(Collected data)
'''

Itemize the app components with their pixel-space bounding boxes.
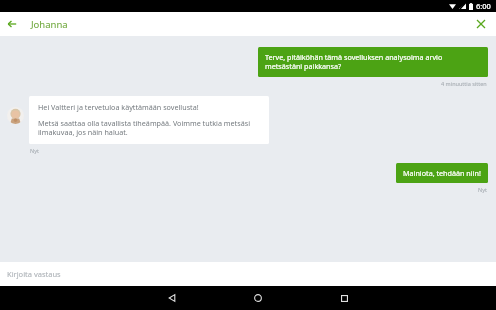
staticText: 4 minuuttia sitten [441, 80, 487, 87]
button[interactable]: Back [0, 12, 24, 36]
staticText: Metsä saattaa olla tavallista tiheämpää.… [38, 118, 260, 138]
button[interactable]: Home [246, 286, 270, 310]
button[interactable]: Back [160, 286, 184, 310]
button[interactable]: Recent apps [332, 286, 356, 310]
button[interactable]: Kirjoita vastaus [0, 262, 496, 286]
staticText: Johanna [31, 18, 68, 31]
button[interactable]: Close [469, 12, 493, 36]
staticText: 6:00 [476, 1, 491, 11]
staticText: Nyt [478, 186, 487, 193]
staticText: Hei Valtteri ja tervetuloa käyttämään so… [38, 102, 199, 112]
button[interactable]: Mainiota, tehdään niin! [396, 163, 488, 183]
button[interactable]: Terve, pitäiköhän tämä sovelluksen analy… [258, 47, 488, 77]
staticText: Mainiota, tehdään niin! [403, 168, 481, 178]
staticText: Nyt [30, 147, 39, 154]
staticText: Kirjoita vastaus [7, 269, 61, 279]
staticText: Terve, pitäiköhän tämä sovelluksen analy… [265, 52, 481, 72]
button[interactable]: Hei Valtteri ja tervetuloa käyttämään so… [29, 96, 269, 144]
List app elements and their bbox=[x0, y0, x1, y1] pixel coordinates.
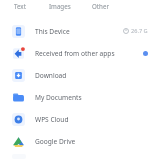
staticText: 26.7 G bbox=[131, 27, 148, 35]
staticText: My Documents bbox=[35, 93, 82, 102]
staticText: Text bbox=[14, 2, 26, 10]
other: Received from other apps bbox=[12, 47, 25, 60]
button[interactable]: Received from other apps bbox=[0, 42, 160, 64]
other: WPS Cloud bbox=[12, 113, 25, 126]
button[interactable]: Download bbox=[0, 64, 160, 86]
button[interactable]: My Documents bbox=[0, 86, 160, 108]
staticText: Received from other apps bbox=[35, 49, 115, 58]
button[interactable]: This Device bbox=[0, 20, 160, 42]
other: Download bbox=[12, 69, 25, 82]
other: My Documents bbox=[12, 91, 25, 104]
staticText: Other bbox=[92, 2, 109, 10]
staticText: Google Drive bbox=[35, 137, 76, 146]
button[interactable]: Other bbox=[80, 0, 120, 12]
button[interactable]: WPS Cloud bbox=[0, 108, 160, 130]
button[interactable]: Text bbox=[0, 0, 40, 12]
button[interactable]: Images bbox=[40, 0, 80, 12]
button[interactable]: Google Drive bbox=[0, 130, 160, 152]
staticText: WPS Cloud bbox=[35, 115, 69, 124]
other: This Device bbox=[12, 25, 25, 38]
staticText: This Device bbox=[35, 27, 70, 36]
other: Google Drive bbox=[12, 135, 25, 148]
staticText: Images bbox=[49, 2, 71, 10]
staticText: Download bbox=[35, 71, 67, 80]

'''

**ACTIVITY:**
Reproduce exactly the lines from the one containing "List app elements" through the last line of the records, both included, leaving out every picture.

**WORKED SOLUTION:**
List app elements and their bbox=[x0, y0, x1, y1] pixel coordinates.
staticText: 26.7 G bbox=[131, 27, 148, 35]
staticText: My Documents bbox=[35, 93, 82, 102]
staticText: Text bbox=[14, 2, 26, 10]
other: Received from other apps bbox=[12, 47, 25, 60]
button[interactable]: Received from other apps bbox=[0, 42, 160, 64]
other: WPS Cloud bbox=[12, 113, 25, 126]
button[interactable]: Download bbox=[0, 64, 160, 86]
button[interactable]: My Documents bbox=[0, 86, 160, 108]
staticText: Received from other apps bbox=[35, 49, 115, 58]
button[interactable]: This Device bbox=[0, 20, 160, 42]
other: Download bbox=[12, 69, 25, 82]
other: My Documents bbox=[12, 91, 25, 104]
staticText: Other bbox=[92, 2, 109, 10]
staticText: Google Drive bbox=[35, 137, 76, 146]
button[interactable]: Other bbox=[80, 0, 120, 12]
button[interactable]: WPS Cloud bbox=[0, 108, 160, 130]
button[interactable]: Text bbox=[0, 0, 40, 12]
button[interactable]: Images bbox=[40, 0, 80, 12]
button[interactable]: Google Drive bbox=[0, 130, 160, 152]
staticText: WPS Cloud bbox=[35, 115, 69, 124]
other: This Device bbox=[12, 25, 25, 38]
staticText: This Device bbox=[35, 27, 70, 36]
other: Google Drive bbox=[12, 135, 25, 148]
staticText: Images bbox=[49, 2, 71, 10]
staticText: Download bbox=[35, 71, 67, 80]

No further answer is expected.